* _Try it_:
Count up the lines of the data below that contain the string "bbox", then give only the total.

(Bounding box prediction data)
___

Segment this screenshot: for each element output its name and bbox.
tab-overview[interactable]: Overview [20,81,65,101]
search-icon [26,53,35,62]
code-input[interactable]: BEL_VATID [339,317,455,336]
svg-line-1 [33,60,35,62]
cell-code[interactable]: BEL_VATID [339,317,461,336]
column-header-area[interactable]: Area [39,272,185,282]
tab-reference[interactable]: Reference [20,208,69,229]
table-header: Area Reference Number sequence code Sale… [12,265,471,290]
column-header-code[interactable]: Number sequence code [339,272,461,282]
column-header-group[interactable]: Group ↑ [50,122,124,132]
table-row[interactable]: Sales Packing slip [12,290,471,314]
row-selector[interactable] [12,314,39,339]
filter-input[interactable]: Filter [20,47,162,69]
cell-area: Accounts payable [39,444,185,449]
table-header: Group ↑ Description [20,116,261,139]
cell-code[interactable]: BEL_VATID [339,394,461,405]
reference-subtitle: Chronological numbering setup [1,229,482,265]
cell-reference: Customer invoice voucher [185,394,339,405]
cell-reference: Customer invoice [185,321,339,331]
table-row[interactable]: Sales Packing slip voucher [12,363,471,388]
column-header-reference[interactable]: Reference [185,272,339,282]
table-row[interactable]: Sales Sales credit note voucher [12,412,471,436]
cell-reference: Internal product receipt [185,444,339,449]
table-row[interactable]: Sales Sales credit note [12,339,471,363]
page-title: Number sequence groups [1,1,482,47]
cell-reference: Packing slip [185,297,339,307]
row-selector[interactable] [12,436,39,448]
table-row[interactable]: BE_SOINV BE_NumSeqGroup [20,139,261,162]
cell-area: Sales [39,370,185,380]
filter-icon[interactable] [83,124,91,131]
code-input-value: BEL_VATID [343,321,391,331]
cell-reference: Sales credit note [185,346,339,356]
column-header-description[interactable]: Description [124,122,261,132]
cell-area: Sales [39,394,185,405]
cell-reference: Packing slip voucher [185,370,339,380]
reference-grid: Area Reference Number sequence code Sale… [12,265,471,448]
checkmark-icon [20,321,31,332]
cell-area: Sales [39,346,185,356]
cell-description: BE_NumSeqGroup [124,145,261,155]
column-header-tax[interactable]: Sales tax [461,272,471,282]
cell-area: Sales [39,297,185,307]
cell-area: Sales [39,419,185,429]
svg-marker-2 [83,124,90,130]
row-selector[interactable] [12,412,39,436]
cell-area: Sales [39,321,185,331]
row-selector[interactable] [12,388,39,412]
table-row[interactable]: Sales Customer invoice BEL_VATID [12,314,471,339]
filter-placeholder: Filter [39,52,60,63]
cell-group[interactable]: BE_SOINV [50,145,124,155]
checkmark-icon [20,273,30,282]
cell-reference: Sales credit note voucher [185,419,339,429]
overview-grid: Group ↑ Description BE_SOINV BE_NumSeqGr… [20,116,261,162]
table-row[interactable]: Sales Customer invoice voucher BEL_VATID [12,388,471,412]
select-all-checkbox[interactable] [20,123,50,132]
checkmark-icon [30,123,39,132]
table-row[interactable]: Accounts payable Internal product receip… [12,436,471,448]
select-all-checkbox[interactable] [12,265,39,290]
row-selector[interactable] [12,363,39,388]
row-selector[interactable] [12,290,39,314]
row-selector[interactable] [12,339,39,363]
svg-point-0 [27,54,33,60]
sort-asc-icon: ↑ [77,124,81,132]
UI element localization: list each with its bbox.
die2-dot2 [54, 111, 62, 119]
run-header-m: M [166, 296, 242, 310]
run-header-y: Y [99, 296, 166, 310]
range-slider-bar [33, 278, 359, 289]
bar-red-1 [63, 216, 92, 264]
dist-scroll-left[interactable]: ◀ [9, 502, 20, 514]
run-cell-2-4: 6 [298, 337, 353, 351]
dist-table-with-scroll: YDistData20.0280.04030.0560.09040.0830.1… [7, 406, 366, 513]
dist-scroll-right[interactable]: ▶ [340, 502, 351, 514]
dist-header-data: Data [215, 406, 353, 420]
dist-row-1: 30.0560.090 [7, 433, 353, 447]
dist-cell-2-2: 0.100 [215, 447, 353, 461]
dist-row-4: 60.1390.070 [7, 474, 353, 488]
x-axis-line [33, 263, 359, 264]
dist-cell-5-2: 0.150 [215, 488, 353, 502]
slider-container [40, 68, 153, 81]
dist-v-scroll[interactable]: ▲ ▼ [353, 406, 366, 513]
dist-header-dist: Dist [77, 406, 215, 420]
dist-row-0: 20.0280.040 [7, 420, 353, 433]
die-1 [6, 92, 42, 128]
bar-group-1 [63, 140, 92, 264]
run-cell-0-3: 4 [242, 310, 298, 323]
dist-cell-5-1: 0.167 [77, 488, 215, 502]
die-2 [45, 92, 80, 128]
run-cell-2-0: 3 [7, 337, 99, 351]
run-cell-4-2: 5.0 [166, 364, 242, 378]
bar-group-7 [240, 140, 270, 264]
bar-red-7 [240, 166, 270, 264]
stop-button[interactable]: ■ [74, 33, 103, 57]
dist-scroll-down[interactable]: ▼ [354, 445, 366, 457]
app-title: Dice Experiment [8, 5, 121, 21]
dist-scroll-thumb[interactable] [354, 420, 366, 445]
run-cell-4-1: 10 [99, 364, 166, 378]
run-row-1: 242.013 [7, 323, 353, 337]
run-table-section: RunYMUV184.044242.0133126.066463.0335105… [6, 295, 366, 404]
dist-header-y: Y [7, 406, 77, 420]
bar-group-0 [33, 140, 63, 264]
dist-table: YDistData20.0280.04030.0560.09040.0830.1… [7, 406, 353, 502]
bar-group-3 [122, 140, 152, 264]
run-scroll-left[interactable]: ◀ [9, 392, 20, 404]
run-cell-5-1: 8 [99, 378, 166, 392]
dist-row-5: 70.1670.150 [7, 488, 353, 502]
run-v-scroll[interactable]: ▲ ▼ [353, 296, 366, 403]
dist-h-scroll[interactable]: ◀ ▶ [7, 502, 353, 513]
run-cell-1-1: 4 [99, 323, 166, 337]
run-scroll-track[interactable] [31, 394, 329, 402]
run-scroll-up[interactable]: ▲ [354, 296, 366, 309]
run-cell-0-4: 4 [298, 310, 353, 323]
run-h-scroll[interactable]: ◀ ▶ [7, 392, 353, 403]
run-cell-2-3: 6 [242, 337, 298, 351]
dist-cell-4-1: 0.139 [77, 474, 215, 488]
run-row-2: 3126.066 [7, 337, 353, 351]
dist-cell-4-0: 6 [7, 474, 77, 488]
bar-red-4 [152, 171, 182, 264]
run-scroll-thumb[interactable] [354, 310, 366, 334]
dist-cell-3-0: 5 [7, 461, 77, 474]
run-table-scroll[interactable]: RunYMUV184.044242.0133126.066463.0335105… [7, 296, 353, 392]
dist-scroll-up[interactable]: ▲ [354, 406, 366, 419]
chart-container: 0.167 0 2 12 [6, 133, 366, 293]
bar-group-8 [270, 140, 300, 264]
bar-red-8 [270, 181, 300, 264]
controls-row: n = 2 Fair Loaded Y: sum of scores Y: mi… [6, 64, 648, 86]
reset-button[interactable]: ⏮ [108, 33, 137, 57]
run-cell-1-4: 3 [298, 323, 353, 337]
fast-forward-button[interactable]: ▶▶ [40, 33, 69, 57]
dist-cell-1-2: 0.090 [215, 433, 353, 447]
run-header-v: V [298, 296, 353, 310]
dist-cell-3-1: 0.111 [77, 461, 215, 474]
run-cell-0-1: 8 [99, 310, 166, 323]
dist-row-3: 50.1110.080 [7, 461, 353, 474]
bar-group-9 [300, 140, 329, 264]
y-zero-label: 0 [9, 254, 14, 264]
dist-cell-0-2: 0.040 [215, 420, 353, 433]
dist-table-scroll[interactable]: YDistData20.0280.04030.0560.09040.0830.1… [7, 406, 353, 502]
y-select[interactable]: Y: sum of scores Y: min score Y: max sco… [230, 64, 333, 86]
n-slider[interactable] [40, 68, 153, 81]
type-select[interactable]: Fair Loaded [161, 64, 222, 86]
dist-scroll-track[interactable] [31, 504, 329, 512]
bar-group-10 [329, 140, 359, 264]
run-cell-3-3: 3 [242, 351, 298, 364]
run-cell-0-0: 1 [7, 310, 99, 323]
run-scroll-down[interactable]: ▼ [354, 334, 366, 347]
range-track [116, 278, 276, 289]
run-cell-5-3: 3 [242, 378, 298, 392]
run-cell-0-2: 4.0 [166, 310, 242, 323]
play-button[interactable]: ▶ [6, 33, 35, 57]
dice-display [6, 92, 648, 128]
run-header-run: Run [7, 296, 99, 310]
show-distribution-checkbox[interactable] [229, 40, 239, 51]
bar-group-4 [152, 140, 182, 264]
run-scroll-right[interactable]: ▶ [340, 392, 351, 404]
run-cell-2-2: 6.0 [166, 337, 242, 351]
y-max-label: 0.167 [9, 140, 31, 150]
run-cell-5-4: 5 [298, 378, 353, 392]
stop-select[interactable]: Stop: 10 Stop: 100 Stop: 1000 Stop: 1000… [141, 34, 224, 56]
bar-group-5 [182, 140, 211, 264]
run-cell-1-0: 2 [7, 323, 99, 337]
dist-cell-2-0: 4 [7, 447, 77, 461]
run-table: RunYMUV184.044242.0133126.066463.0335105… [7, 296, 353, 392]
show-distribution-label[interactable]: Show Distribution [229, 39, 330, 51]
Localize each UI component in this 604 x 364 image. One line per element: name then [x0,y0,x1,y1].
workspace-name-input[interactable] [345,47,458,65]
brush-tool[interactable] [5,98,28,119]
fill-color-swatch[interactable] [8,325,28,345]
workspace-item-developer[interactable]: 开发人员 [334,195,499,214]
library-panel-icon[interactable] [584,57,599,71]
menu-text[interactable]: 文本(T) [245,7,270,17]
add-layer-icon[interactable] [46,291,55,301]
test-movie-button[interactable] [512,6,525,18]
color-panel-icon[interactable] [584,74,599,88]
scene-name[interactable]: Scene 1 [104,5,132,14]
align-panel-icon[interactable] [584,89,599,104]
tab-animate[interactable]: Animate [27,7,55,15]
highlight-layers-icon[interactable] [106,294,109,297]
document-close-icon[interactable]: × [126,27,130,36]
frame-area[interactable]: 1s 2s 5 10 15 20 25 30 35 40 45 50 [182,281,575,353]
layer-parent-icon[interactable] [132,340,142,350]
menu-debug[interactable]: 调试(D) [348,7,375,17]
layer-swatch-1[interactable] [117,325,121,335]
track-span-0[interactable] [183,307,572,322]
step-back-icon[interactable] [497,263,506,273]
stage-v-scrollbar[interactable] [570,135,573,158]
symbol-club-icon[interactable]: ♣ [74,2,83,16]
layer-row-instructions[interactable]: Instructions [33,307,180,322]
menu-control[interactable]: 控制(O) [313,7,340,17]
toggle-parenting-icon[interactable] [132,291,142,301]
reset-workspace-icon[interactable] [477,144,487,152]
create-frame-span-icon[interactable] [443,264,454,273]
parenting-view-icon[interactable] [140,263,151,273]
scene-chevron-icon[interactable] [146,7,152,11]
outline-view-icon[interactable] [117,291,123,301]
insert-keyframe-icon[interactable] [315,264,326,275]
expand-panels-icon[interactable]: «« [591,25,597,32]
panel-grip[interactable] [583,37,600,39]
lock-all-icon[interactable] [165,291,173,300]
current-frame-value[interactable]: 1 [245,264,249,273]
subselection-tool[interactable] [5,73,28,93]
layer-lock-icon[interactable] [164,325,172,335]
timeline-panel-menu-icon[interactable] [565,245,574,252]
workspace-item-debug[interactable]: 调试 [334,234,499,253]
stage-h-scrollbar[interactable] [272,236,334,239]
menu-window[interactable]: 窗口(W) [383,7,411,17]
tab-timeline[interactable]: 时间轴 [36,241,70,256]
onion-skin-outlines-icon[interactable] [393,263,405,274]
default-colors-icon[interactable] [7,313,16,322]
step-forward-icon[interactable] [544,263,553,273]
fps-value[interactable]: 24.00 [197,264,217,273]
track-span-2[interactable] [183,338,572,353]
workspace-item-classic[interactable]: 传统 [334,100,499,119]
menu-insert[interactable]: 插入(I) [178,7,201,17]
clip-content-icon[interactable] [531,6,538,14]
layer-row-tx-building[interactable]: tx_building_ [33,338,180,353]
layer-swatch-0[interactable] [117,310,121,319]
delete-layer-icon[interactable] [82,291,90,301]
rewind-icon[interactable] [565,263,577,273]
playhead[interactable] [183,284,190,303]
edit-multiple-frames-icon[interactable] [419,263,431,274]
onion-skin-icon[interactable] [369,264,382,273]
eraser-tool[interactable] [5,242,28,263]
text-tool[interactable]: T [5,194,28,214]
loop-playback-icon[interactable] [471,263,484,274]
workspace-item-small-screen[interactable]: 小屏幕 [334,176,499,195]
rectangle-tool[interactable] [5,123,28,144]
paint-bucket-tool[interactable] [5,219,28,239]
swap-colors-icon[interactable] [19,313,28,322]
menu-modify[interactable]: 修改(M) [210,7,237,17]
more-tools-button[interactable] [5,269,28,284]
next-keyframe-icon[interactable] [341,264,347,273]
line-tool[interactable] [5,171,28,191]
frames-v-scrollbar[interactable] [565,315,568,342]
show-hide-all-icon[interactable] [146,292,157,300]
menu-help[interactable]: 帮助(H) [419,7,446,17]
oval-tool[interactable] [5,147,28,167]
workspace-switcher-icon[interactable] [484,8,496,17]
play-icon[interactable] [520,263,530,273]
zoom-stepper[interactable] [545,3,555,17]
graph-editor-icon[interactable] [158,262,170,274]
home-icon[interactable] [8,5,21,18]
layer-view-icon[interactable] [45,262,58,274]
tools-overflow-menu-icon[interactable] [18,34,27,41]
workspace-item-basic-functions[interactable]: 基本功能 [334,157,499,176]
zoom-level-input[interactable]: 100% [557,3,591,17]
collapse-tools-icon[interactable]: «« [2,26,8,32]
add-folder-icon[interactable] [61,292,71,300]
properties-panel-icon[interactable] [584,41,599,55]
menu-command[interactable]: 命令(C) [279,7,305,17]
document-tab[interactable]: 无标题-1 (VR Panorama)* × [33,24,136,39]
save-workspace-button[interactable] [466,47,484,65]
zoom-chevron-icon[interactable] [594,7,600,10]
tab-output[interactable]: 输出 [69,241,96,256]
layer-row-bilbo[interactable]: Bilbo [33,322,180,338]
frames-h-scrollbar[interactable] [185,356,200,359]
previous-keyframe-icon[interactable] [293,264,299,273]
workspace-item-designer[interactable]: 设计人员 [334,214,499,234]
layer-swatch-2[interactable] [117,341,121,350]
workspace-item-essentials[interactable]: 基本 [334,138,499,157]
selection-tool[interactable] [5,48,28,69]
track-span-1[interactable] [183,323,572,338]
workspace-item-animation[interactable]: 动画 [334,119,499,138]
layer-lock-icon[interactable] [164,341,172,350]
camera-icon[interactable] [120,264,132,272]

___

* _Task output_:
2